Distil Networks, which focuses on detecting malicious bots, has released findings from a study of how top Web sites perform against Internet-based bots.
The ninth annual study, audited by the Online Trust Alliance (OTA), evaluated the top 1,000 Web sites in retail, banking, consumer services, government, news media, internet service providers and OTA members.
The findings reveal that while an average of 16% of Web sites across all industries can fend off simple bot attacks, only 5% can properly protect against sophisticated attacks from bots that are often used by competitors, hackers and fraudsters to scrape data, take over accounts, create online fraud and spam, and more.
In the retail sector, findings suggest that "crude" bots, defined as basic scripts that behave like a bot, coming fast from one IP address, were detected and blocked on 64.8% of the sites tested. In the same category, crude bots were found and blocked 85% of the time on bank sites.
When analyzing consumer sites, crude bots were found on nearly 70% of sites; federal sites, 77%; news sites, 59%; and ISP Hosts, 75%.
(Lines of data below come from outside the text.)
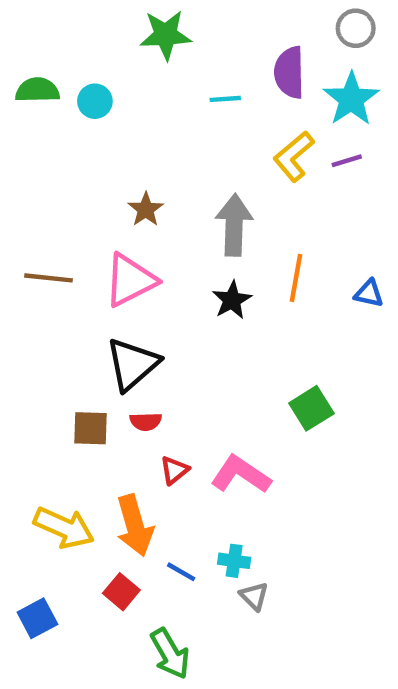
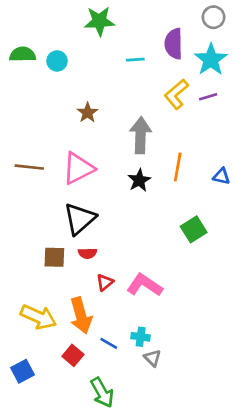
brown star: (146, 209) -> (88, 113), moved
green square: (311, 408) -> (194, 229), moved

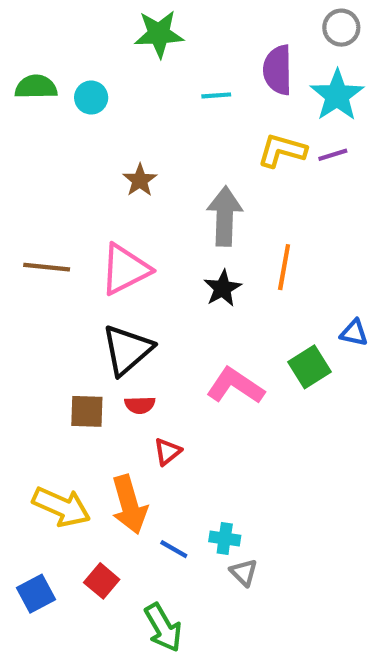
yellow L-shape: (176, 94) -> (282, 151), turned 56
blue triangle: (221, 176) -> (354, 333), moved
pink L-shape: (145, 285) -> (235, 386), moved
red square: (73, 355) -> (102, 581), moved

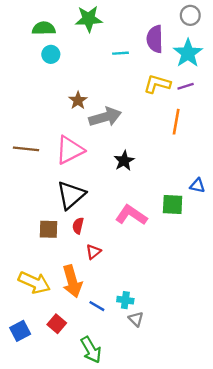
green semicircle: (36, 87) -> (44, 28), moved
gray arrow: (225, 216) -> (105, 117), moved, turned 72
orange line: (284, 267) -> (176, 122), moved
green square: (309, 367) -> (173, 204), turned 35
red semicircle: (140, 405) -> (78, 226), turned 105

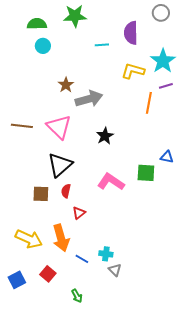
cyan star: (188, 53) -> (163, 61), moved
purple line: (186, 86) -> (166, 86), moved
pink triangle: (70, 150) -> (59, 127), turned -48
green arrow: (91, 350) -> (77, 296), size x0.6

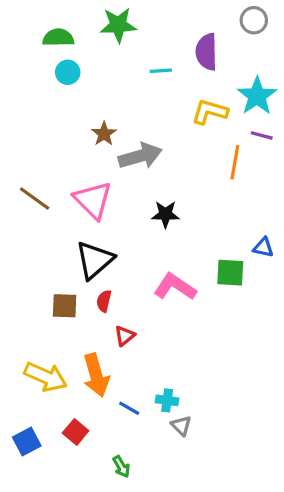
purple line: (166, 86) -> (262, 135), turned 32
brown line: (22, 126) -> (35, 198), turned 30
black star: (105, 136) -> (165, 214), turned 30

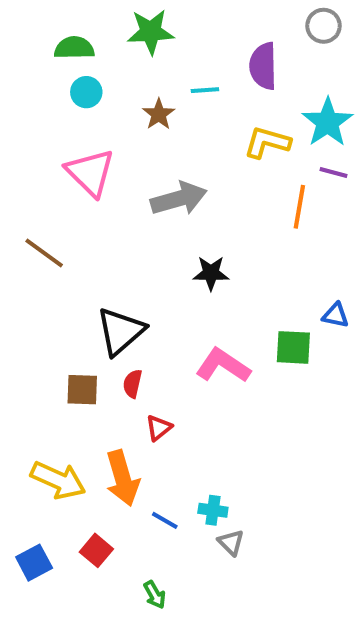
brown star: (104, 134) -> (159, 114), moved
pink triangle: (93, 200) -> (90, 173), moved

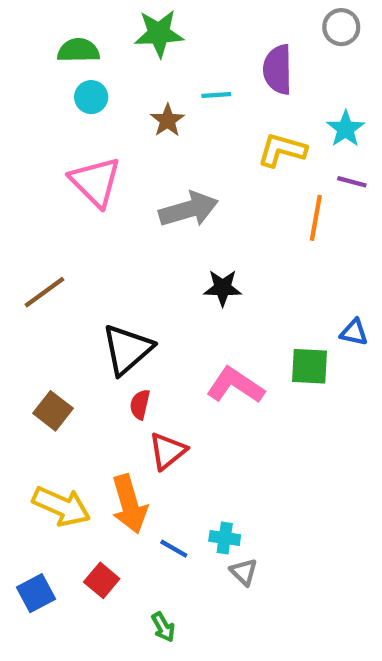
cyan star: (328, 122) -> (346, 129), size x0.7
brown line: (44, 253) -> (44, 292), moved, turned -72
brown square: (82, 390) -> (53, 411), moved, turned 36
red triangle: (159, 428) -> (167, 451), size x1.4

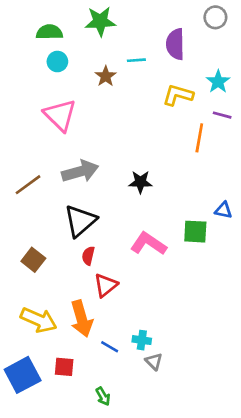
gray arrow: (189, 209) -> (80, 171), moved
red square: (102, 580) -> (64, 367), turned -35
blue square: (36, 593) -> (23, 375), size x1.5

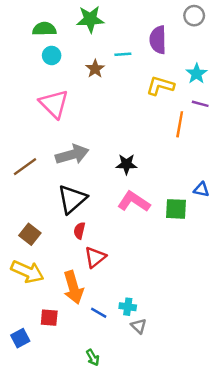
pink L-shape: (148, 244) -> (134, 202), moved
yellow arrow: (39, 320) -> (27, 272), moved
red square: (64, 367) -> (49, 318), moved
blue square: (23, 375) -> (20, 338), size x0.6

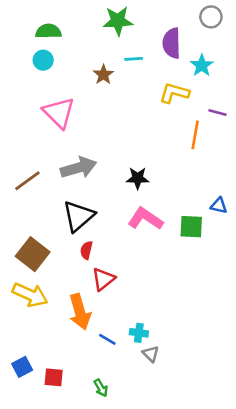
green star: (90, 19) -> (118, 21), moved
cyan circle: (52, 55) -> (43, 60), moved
cyan star: (197, 74) -> (202, 65), moved
brown square: (30, 234) -> (33, 254), size x1.4
red square: (49, 318) -> (54, 377), moved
The findings show that while most industries tested can adequately protect against crude bots, they struggle to effectively block simple, moderate, and sophisticated bots. For example, federal Web sites block 22% of simple bots, but only protect against 1% of sophisticated bots, performing below any other industry tested.
Where detection falls short is in all categories for sophisticated bots, defined as "low and slow" that come from dozens of IP addresses using browser automation tools. The chances of detecting and stopping these bots drops to between 1% and 7%, depending on the category.
Despite poor performance, this year’s findings reveal a marked improvement from Distil’s 2016 study, which found Web sites tested could protect against only 0.7 percent of sophisticated bots. The study attributes the gradual uptick in performance to greater awareness and adoption of more advanced bot detection and mitigation solutions.